Señor Cubas,[1] in a paper, Ruinas de la Antigua Tollan, published in 1874, gives a list of the antiquities discovered near Tula, and lithographed figures of the most prominent sculptures, which included a "zodiac" and a "hieroglyph," now seen in the lintel of the principal entrance to the great church. In the Plaza are some great stones, taken from the ruins of the Toltec city. There are three colossal sculptures, perhaps of Caryatides, standing erect, and another lying down; this last is in two pieces, and was formerly united by tenon and mortise, even as I found the adornments on the palace at Uxmal. Near the office of the railroad superintendent is a great stone ring, like those found in the ruins of Chichen-Itza. At the door of the cathedral is a beautiful baptismal font,—at least, that is its use now,—taken from these same Toltec ruins. Doubtless, nearly all the buildings here were made from stone taken from the Toltec city, as you may find sculptured stones used for the pavement of courts, inserted into walls, etc.

I have thus roughly sketched the old city at which the great railroad arrived in April, 1881. Let tourists and archæologists visit it, now that they can do so with little fatigue. It does not need a more prophetic eye than belongs to ordinary man to discern the result of the opening of a country so rich in mineral and archaeological wealth. For a thousand years man has lived in this country,—a thousand that are chronicled,—and no one knows how many previously. The works of his hands lie scattered throughout valley and plain, crest many a hill, and adorn many a secluded vale.

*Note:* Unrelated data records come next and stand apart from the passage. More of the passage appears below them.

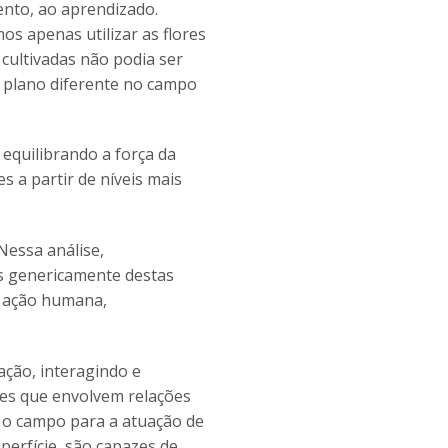
ento, ao aprendizado.
os apenas utilizar as flores
cultivadas não podia ser
m plano diferente no campo
equilibrando a força da
 a partir de níveis mais
 Nessa análise,
as genericamente destas
a ação humana,
ção, interagindo e
ões que envolvem relações
m o campo para a atuação de
perfície, são capazes de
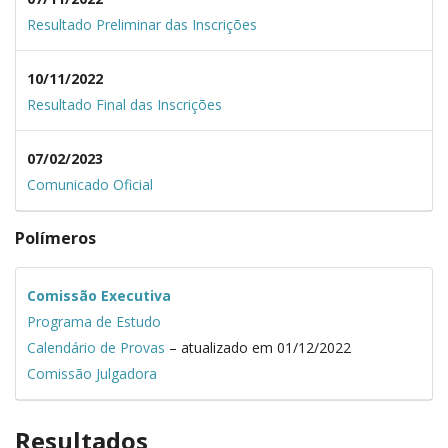
Resultado Preliminar das Inscrições
10/11/2022
Resultado Final das Inscrições
07/02/2023
Comunicado Oficial
Polímeros
Comissão Executiva
Programa de Estudo
Calendário de Provas
– atualizado em 01/12/2022
Comissão Julgadora
Resultados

The time is coming when these buried cities shall again see the light. The time has come when it is possible to reach many hitherto hidden from

  1. The same author gives a table showing the Indian towns and the languages spoken, and by this we see that the Otomi predominates, one in which some philologists have asserted there is an analogy with the Chinese. The Otomies constituted the most ancient population of Anahuac, and were expelled from Tollan on the arrival of the Toltecs.